Integration with Primary Care
Behavioral health care is more effective when behavioral health professionals practice alongside primary care doctors. For example, integrating depression treatment with medical care has been shown to be twice as effective as traditional depression care.
The National Committee on Health Assurance (NCQA), as a condition for patient-centered medical home recognition, requires that practices support patients’ behavioral health and collaborate with behavioral health professionals. However, it doesn’t mandate the colocation of behavioral health providers in primary care practices.

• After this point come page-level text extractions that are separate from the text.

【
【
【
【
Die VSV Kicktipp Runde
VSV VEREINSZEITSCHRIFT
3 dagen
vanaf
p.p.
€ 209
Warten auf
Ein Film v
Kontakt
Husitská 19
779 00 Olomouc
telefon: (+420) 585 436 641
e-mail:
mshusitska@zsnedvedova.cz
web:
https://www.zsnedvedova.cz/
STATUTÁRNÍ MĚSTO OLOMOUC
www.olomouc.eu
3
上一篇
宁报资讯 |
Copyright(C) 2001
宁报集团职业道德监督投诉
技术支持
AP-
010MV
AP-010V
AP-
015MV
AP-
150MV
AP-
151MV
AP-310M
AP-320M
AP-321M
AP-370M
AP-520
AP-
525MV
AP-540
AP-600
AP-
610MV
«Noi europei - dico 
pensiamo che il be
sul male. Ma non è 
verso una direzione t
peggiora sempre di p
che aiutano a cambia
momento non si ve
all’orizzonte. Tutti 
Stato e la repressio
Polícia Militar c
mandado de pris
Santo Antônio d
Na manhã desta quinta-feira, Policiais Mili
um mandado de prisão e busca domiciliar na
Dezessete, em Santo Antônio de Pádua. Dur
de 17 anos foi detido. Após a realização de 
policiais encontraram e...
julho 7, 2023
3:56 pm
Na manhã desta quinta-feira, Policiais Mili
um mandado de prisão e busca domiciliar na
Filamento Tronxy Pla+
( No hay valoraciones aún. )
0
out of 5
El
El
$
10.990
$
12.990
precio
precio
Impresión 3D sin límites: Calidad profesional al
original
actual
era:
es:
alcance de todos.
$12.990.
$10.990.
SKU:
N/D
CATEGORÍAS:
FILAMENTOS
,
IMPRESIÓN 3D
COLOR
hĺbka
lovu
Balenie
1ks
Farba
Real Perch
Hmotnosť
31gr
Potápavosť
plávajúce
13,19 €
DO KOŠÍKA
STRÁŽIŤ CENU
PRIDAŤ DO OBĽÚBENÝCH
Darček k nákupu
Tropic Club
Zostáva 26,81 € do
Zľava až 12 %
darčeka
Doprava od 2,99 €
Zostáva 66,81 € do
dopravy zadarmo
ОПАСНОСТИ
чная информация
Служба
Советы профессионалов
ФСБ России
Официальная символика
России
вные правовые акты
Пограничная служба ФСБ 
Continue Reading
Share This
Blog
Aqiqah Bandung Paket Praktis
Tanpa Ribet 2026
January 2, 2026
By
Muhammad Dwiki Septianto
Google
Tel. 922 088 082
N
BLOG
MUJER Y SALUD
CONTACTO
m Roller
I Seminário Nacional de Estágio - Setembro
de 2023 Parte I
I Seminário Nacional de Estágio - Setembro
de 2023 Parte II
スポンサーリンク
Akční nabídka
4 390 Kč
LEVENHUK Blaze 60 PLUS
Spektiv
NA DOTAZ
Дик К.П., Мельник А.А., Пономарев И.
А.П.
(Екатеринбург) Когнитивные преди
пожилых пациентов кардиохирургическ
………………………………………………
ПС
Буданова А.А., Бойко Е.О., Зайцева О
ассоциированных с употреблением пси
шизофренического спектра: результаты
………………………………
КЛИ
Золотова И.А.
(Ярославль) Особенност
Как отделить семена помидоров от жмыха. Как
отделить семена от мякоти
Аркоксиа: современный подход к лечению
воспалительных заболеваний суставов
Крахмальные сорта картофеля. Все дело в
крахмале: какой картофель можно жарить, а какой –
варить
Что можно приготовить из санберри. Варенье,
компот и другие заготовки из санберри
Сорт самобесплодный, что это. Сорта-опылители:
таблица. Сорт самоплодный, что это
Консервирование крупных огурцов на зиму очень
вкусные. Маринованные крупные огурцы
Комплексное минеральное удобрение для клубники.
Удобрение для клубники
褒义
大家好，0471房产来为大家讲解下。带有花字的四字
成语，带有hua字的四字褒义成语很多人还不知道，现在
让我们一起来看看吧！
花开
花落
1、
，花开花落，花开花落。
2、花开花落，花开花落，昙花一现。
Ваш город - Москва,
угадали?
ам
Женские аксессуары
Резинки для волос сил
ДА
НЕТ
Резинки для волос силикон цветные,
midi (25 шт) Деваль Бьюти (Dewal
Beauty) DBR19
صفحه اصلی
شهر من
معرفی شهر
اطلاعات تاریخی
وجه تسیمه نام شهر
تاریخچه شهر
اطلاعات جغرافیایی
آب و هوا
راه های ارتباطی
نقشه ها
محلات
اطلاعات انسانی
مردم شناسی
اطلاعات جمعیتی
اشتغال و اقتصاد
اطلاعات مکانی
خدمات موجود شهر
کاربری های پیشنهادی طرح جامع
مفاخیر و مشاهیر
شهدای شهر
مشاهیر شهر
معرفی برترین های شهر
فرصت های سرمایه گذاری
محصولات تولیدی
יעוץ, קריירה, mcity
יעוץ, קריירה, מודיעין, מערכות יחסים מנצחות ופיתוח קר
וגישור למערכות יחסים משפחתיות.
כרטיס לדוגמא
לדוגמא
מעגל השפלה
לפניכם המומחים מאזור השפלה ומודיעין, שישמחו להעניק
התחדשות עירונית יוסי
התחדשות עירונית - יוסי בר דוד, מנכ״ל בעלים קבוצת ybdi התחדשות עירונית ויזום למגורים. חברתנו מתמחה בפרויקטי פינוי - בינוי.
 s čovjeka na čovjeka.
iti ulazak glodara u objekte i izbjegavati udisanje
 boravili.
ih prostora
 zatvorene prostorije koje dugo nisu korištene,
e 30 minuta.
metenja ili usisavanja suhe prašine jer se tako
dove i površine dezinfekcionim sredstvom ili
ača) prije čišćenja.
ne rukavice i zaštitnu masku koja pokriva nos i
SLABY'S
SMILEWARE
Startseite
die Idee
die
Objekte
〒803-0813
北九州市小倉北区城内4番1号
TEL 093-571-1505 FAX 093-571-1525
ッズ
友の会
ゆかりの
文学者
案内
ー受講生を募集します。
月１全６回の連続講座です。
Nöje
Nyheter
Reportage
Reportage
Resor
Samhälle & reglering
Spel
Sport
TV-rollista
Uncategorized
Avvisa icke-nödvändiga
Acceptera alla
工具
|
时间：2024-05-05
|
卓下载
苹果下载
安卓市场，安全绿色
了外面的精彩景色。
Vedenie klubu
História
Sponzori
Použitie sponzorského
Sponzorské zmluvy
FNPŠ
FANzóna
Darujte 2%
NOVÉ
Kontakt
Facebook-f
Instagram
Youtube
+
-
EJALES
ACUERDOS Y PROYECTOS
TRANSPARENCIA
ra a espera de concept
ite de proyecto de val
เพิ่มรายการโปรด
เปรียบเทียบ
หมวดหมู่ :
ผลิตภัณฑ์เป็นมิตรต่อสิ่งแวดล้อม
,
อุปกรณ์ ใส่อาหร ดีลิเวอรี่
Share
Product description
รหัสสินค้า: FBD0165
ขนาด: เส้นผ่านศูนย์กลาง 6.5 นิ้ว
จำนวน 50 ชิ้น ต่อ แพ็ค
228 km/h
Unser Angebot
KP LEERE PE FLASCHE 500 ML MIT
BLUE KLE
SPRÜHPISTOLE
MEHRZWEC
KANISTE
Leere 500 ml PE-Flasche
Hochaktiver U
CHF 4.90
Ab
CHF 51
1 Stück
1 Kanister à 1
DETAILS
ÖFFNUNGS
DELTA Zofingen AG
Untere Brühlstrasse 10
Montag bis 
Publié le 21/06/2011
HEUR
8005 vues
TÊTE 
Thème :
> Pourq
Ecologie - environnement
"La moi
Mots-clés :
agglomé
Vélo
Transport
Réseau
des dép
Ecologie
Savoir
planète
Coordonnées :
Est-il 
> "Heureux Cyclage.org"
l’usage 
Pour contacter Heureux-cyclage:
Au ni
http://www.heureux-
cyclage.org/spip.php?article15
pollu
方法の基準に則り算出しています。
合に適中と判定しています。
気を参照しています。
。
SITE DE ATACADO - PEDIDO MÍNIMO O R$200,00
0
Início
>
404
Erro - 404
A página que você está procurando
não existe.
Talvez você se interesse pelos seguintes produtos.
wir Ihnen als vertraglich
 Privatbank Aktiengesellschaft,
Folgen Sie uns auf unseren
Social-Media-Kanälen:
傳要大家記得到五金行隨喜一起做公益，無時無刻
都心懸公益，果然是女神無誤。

The Patient-Centered Primary Care Collaborative (PCPCC), in contrast, strongly supports the integration of behavioral health and primary care.39 The PCPCC points to studies that document the decreased costs associated with this kind of integration. One of these studies showed that depression treatment in primary care resulted in a cost savings of $3,300 per patient over four years, returning $6.50 for every dollar spent.
Nevertheless, few primary care practices—whether or not they’re medical homes—include behavioral health professionals. According to a Commonwealth Fund report, “Behavioral health integration is still rare, and the integration of substance abuse services [is] even rarer, in part because there’s been little or no financial incentive or administrative advantage to bringing what are now standalone medical and behavioral health operations together.”
Excerpted from Physician-Led Healthcare Reform: A New Approach to Medicare for All by Ken Terry.